*WORK ITEM*:
Retype, word for word, every line of the records below starting at the one that contains "years in the classroom and administration. A" and ending at the one that contains "Human Rights Trailblazer award, the 2021"; include both of those lines and nothing more.

BEGIN MATERIAL TO PROCESS

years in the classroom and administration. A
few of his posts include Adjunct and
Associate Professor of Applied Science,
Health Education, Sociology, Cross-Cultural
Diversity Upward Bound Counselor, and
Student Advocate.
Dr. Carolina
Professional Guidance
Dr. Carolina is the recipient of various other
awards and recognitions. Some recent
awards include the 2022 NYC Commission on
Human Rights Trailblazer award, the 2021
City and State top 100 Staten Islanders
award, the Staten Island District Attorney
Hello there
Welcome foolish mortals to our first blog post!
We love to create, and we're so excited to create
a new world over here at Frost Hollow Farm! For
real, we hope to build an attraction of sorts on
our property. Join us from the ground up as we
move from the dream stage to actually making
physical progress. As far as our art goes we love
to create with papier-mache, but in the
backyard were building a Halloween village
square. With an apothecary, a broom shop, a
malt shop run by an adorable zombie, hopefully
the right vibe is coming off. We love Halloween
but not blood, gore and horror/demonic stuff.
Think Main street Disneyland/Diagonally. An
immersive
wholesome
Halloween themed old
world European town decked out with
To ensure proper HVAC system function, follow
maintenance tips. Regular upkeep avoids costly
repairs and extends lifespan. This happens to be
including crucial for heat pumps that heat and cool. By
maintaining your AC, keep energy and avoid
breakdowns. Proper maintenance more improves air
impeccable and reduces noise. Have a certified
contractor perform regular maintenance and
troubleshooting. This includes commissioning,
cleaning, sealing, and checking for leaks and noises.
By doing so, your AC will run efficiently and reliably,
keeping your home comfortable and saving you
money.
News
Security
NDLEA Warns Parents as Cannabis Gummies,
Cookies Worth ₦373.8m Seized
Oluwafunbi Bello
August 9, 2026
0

END MATERIAL TO PROCESS
BEGIN MATERIAL TO PROCESS

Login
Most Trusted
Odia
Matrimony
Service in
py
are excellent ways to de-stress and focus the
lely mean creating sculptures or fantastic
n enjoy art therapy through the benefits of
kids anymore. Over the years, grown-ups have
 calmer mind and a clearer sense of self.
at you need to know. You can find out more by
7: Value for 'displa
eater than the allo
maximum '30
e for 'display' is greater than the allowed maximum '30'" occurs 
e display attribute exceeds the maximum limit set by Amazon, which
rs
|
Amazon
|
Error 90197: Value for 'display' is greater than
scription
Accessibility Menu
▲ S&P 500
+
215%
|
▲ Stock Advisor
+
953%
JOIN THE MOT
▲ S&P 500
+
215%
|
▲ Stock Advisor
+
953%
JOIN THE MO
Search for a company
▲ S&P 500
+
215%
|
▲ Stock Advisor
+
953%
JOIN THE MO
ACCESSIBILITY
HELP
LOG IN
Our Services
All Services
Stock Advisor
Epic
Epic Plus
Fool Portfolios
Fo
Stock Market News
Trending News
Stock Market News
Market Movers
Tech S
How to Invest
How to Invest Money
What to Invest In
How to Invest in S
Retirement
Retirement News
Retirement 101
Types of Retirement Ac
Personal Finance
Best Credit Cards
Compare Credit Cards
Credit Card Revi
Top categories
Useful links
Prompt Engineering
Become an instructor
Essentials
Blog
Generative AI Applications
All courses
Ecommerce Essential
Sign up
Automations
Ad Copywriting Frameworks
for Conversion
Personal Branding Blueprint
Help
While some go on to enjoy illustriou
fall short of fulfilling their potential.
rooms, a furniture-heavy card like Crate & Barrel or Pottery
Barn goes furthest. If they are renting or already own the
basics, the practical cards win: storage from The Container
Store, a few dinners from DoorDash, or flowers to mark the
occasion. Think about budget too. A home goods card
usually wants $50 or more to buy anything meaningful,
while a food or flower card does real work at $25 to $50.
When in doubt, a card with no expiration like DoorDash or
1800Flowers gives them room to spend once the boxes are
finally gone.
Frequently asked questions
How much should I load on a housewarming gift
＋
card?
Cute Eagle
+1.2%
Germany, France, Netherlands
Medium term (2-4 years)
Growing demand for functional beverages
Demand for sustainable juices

END MATERIAL TO PROCESS
BEGIN MATERIAL TO PROCESS

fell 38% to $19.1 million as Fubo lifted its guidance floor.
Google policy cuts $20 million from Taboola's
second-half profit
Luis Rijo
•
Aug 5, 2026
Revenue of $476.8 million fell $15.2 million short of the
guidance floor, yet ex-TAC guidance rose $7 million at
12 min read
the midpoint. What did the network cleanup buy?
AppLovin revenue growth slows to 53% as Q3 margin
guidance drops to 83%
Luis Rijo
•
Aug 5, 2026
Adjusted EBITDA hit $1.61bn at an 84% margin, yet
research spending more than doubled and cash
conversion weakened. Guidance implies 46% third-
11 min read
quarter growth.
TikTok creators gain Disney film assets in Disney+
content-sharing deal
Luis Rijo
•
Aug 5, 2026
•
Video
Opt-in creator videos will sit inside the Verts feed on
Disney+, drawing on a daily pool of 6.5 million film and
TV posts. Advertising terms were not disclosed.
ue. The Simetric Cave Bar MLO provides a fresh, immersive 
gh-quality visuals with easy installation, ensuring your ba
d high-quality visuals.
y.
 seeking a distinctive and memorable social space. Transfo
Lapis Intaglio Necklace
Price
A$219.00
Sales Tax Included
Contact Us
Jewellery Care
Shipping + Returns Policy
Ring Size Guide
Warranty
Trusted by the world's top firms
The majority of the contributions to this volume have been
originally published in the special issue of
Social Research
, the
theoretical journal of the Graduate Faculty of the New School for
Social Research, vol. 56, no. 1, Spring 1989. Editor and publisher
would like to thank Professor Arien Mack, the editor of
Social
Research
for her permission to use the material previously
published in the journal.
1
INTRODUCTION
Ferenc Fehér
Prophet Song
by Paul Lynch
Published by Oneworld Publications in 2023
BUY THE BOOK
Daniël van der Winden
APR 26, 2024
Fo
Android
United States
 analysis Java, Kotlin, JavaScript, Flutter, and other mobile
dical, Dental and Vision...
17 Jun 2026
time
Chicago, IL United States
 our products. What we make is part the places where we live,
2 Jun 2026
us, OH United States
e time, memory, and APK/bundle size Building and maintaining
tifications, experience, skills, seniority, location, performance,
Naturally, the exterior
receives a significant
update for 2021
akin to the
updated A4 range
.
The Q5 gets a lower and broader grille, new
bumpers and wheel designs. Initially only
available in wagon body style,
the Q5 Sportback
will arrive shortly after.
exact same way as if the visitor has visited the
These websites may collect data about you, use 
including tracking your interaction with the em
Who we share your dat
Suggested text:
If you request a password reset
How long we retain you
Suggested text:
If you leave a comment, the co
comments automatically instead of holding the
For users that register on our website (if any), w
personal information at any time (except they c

END MATERIAL TO PROCESS

*RESULT FOR THIS EXERCISE*:
years in the classroom and administration. A
few of his posts include Adjunct and
Associate Professor of Applied Science,
Health Education, Sociology, Cross-Cultural
Diversity Upward Bound Counselor, and
Student Advocate.
Dr. Carolina
Professional Guidance
Dr. Carolina is the recipient of various other
awards and recognitions. Some recent
awards include the 2022 NYC Commission on
Human Rights Trailblazer award, the 2021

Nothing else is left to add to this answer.